Now that we live in north Florida, we occasionally see wood ducks and mottled ducks, both year-round residents. The only snowbirds we have routinely noted are small rafts of lesser scaup, seen near Cedar Key, and frequent and abundant hooded mergansers on freshwater ponds around Gainesville.

An exception was our sighting on a freshwater pond on the Lower Suwannee NWR of what in the distance appeared to be pintails. They stayed far enough away to make identification difficult. One did come close enough for us to take a fuzzy photo, which appeared to confirm the identification. Still other photos kindly provided by Tom Liebert revealed at least two additional species. I will post information about them later, when identifications have been confirmed. Meanwhile, I hope that others will add their observations.
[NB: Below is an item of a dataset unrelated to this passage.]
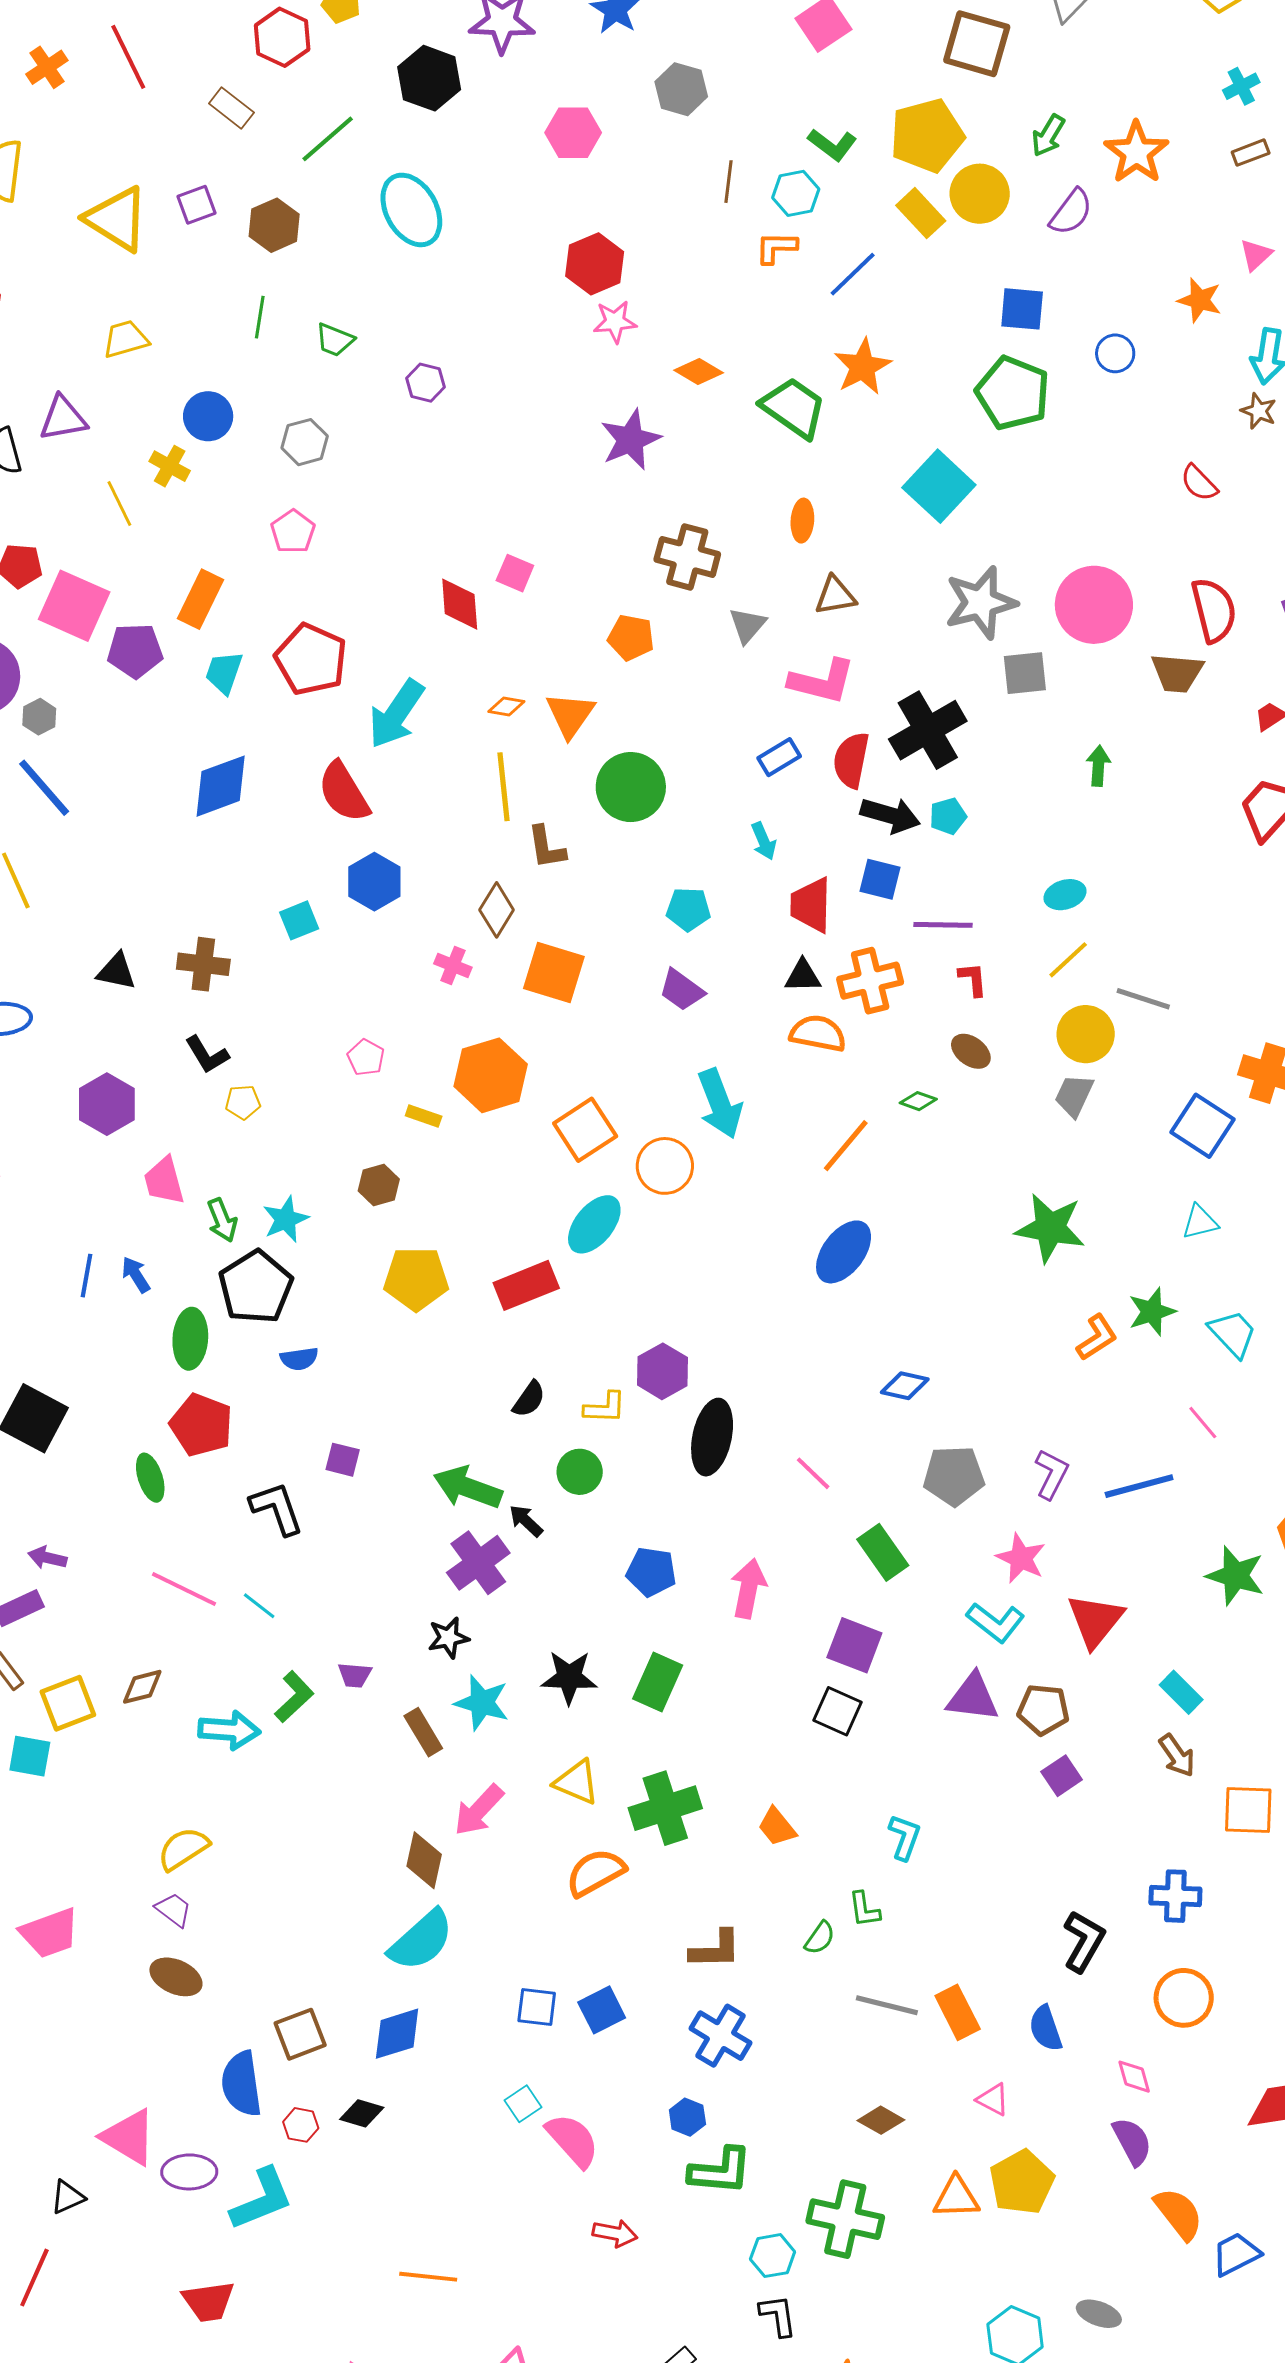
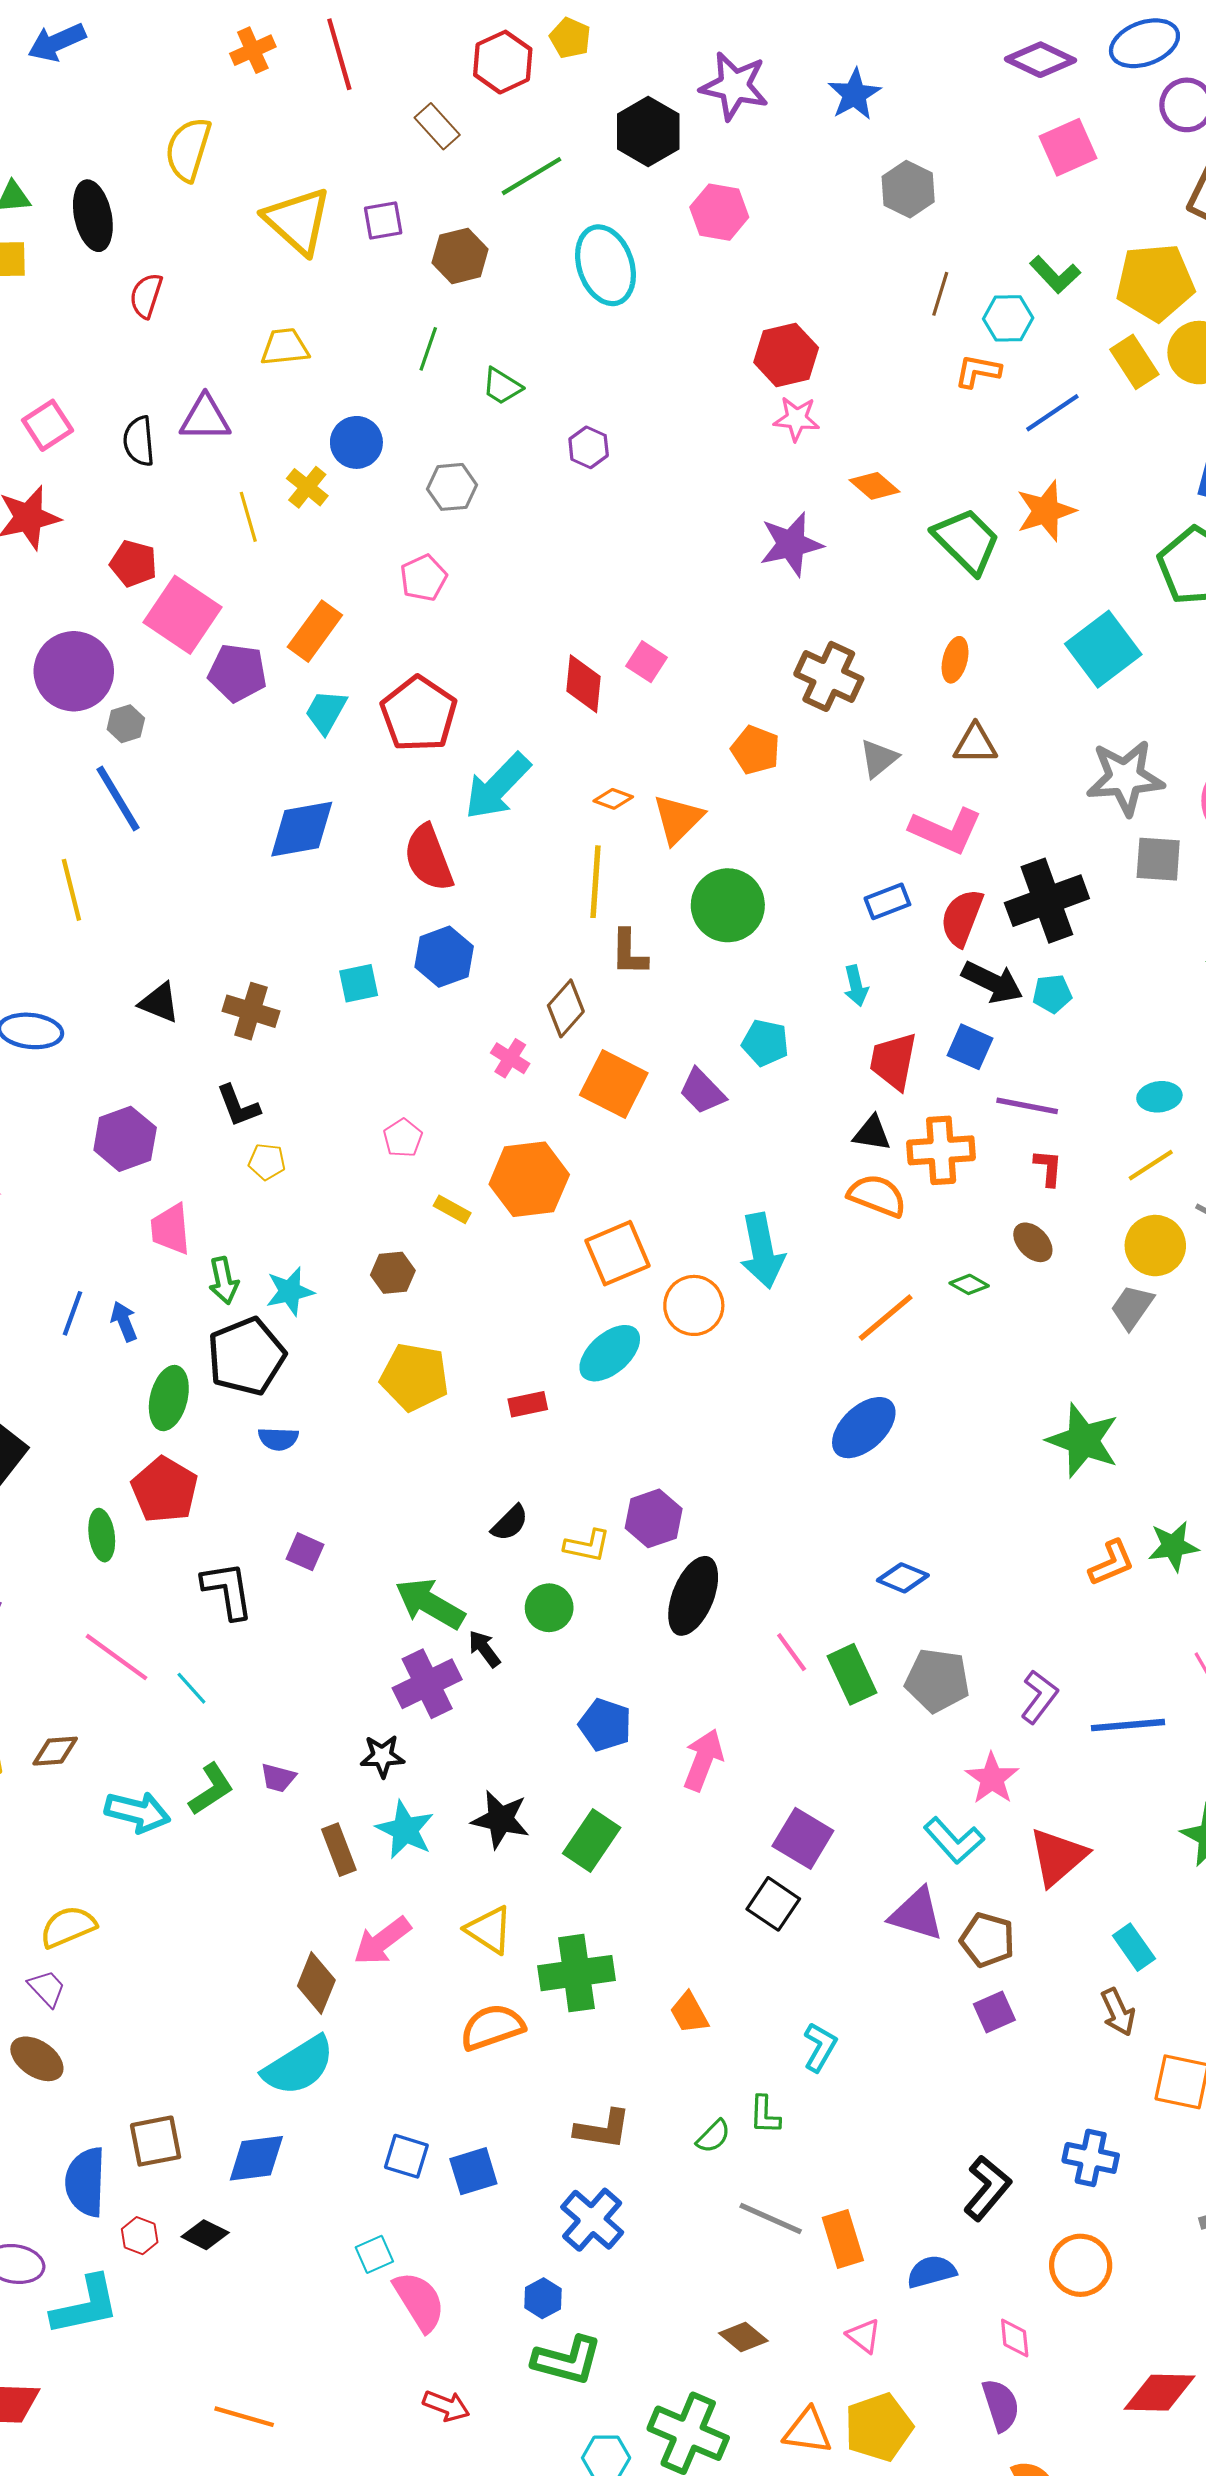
pink hexagon: (573, 133) -> (719, 212), moved
purple trapezoid: (682, 990) -> (702, 1091), moved
red rectangle: (526, 1285) -> (528, 1404), size x0.6
green rectangle: (883, 1552) -> (852, 1674), moved
blue semicircle: (1046, 2028) -> (931, 2272), turned 84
Freshwaer pond on the refuge; zoom in to see what we believe is a pintail
A glance at the FWS graphics below offers clues why Florida is not more important for wintering waterfowl. The species breeding abundantly in the Prairie Pothole region--the continent's "duck factory"--winter in the lower Mississippi region. Lesser numbers breed in the northeast, and most winter along the mid-Atlantic coast.

Mississippi Flyway
Atlantic Flyway

1 comment:

  1. The promised Lower Suwannee Waterfowl, Part 2 may not be forthcoming soon. I visited the pond last week, and where weeks before there had been hundreds of birds including waterfowl, only a single great egret was to be seen.